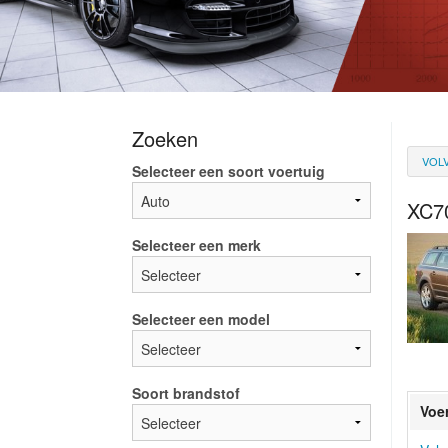
Zoeken
VOL
Selecteer een soort voertuig
XC7
Selecteer een merk
Selecteer een model
Soort brandstof
Voe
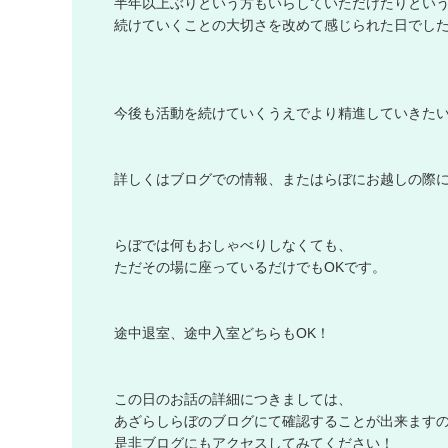
半
年
以
上
ぶ
り
と
い
う
方
も
い
ら
し
て
い
た
だ
け
た
り
と
い
続
け
て
い
く
こ
と
の
大
切
さ
を
改
め
て
感
じ
ら
れ
た
日
で
し
今
後
も
活
動
を
続
け
て
い
く
う
え
で
よ
り
精
進
し
て
い
き
た
詳
し
く
は
ブ
ロ
グ
で
の
情
報
、
ま
た
は
ら
ぼ
に
お
越
し
の
際
ら
ぼ
で
は
何
も
お
し
ゃ
べ
り
し
な
く
て
も
、
た
だ
そ
の
場
に
座
っ
て
い
る
だ
け
で
も
O
K
で
す
。
途
中
退
室
、
途
中
入
室
ど
ち
ら
も
O
K
！
こ
の
日
の
お
話
の
詳
細
に
つ
き
ま
し
て
は
、
あ
ざ
ら
し
ら
ぼ
の
ブ
ロ
グ
に
て
確
認
す
る
こ
と
が
出
来
ま
す
是
非
ブ
ロ
グ
に
も
ア
ク
セ
ス
し
て
み
て
く
だ
さ
い
！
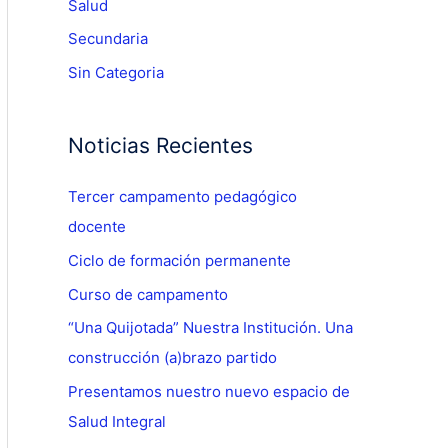
Salud
Secundaria
Sin Categoria
Noticias Recientes
Tercer campamento pedagógico
docente
Ciclo de formación permanente
Curso de campamento
“Una Quijotada” Nuestra Institución. Una
construcción (a)brazo partido
Presentamos nuestro nuevo espacio de
Salud Integral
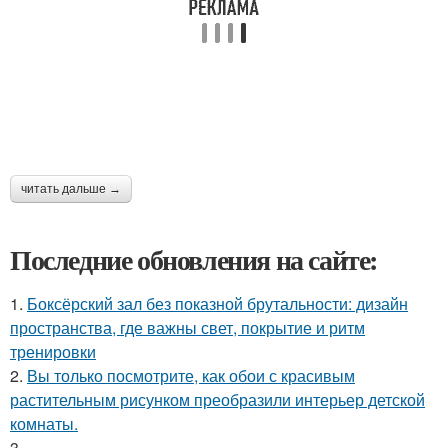
читать дальше →
Последние обновления на сайте:
1.
Боксёрский зал без показной брутальности: дизайн
пространства, где важны свет, покрытие и ритм
тренировки
2.
Вы только посмотрите, как обои с красивым
растительным рисунком преобразили интерьер детской
комнаты.
3.
---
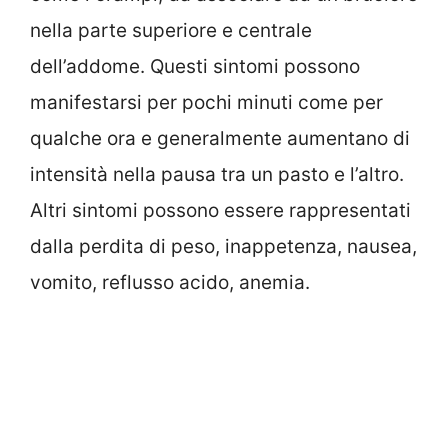
nella parte superiore e centrale
dell’addome. Questi sintomi possono
manifestarsi per pochi minuti come per
qualche ora e generalmente aumentano di
intensità nella pausa tra un pasto e l’altro.
Altri sintomi possono essere rappresentati
dalla perdita di peso, inappetenza, nausea,
vomito, reflusso acido, anemia.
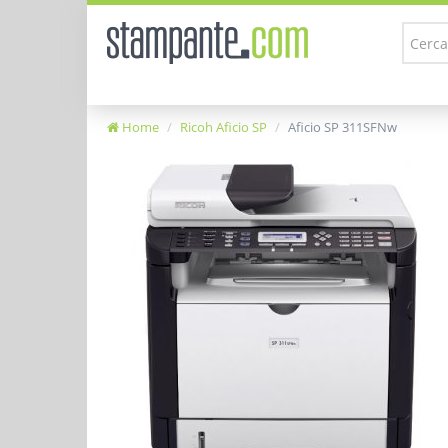
Home
Ricoh Aficio SP
Aficio SP 311SFNw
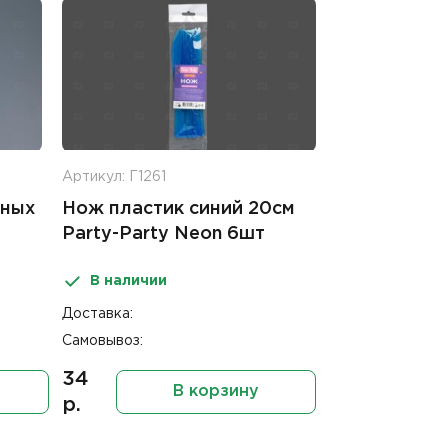
Артикул: Г1261
жных
Нож пластик синий 20см
Party-Party Neon 6шт
В наличии
Доставка:
Самовывоз:
34
В корзину
р.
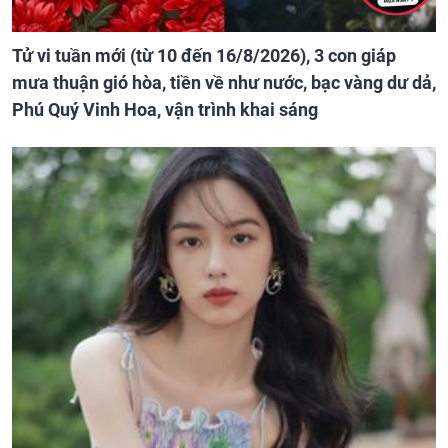
Tử vi tuần mới (từ 10 đến 16/8/2026), 3 con giáp
mưa thuận gió hòa, tiền về như nước, bạc vàng dư dả,
Phú Quý Vinh Hoa, vận trình khai sáng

__ACTIVITY__
Look at the records above. Copy every line where the string "campamento" occurs.

__YOUR RESPONSE__
Tercer campamento pedagógico
Curso de campamento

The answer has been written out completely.